Used correctly, colour can bring a publication to life and make your marketing message ‘pop’ off the page.
Getting colour right is, however, more complex than it seems – particularly if you want your corporate colours to look consistent across a variety of media.
Confused by colour? Here’s our quick reference guide:
Colour by numbers (and letters)
If you ask for information on the colours that make up a company logo, it might be provided in one of the following formats:
RGB – stands for red, green and blue and is often used as the default colour system for designing materials to be used online.
CMYK – stands for cyan, magenta, yellow and black. This four-ink process can be used to reproduce a huge variety of colours in print.

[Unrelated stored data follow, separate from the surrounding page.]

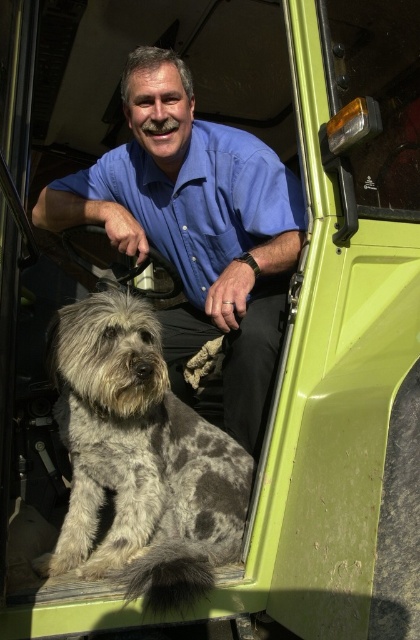 You are a photographer trying to take a clear picture of both the blue cotton shirt at center and the gray speckled fur dog at center. Which one should you focus on first to ensure it appears sharp in the photo?

You should focus on the blue cotton shirt at center first because it is closer to the viewer than the gray speckled fur dog at center, so focusing on the closer object first will help ensure both are in focus when using depth of field properly.

You are a photographer trying to capture a photo of the gray speckled fur dog at center and the blue cotton shirt at upper center. Which object should you focus on first if you want to ensure both are in focus, given that the camera can only focus on one object at a time?

You should focus on the gray speckled fur dog at center first because it is closer to the camera than the blue cotton shirt at upper center.

Based on the scene description, where is the gray speckled fur dog at center located in the image?

→ The gray speckled fur dog at center is located at point [139,460].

Pantone – A Pantone reference is a popular way to communicate the exact colour you desire. The reference allows us to reproduce your colour accurately using the four-ink CMYK process described above or as a spot colour, similarly to how paint is mixed. Some special colours like metallics might have to be reproduced separately. We can keep you right on that.
Same ink, different results
If you use the same Pantone reference to print onto different materials, you won’t necessarily get consistent results. Why not? Because items such as letterheads, business cards and glossy brochures use different paper stocks, which may be coated or uncoated. What looks bright and vibrant on a coated paper (which essentially acts as a primer for your ink) might look dull on uncoated paper. This is because uncoated paper tends to act like a sponge, absorbing the ink – and your lovely colour.
The solution: Luckily the Pantone system has colour references for both coated and uncoated papers – look for the ‘C’ or ‘U’ beside the reference. Remember too, that we are here to advise.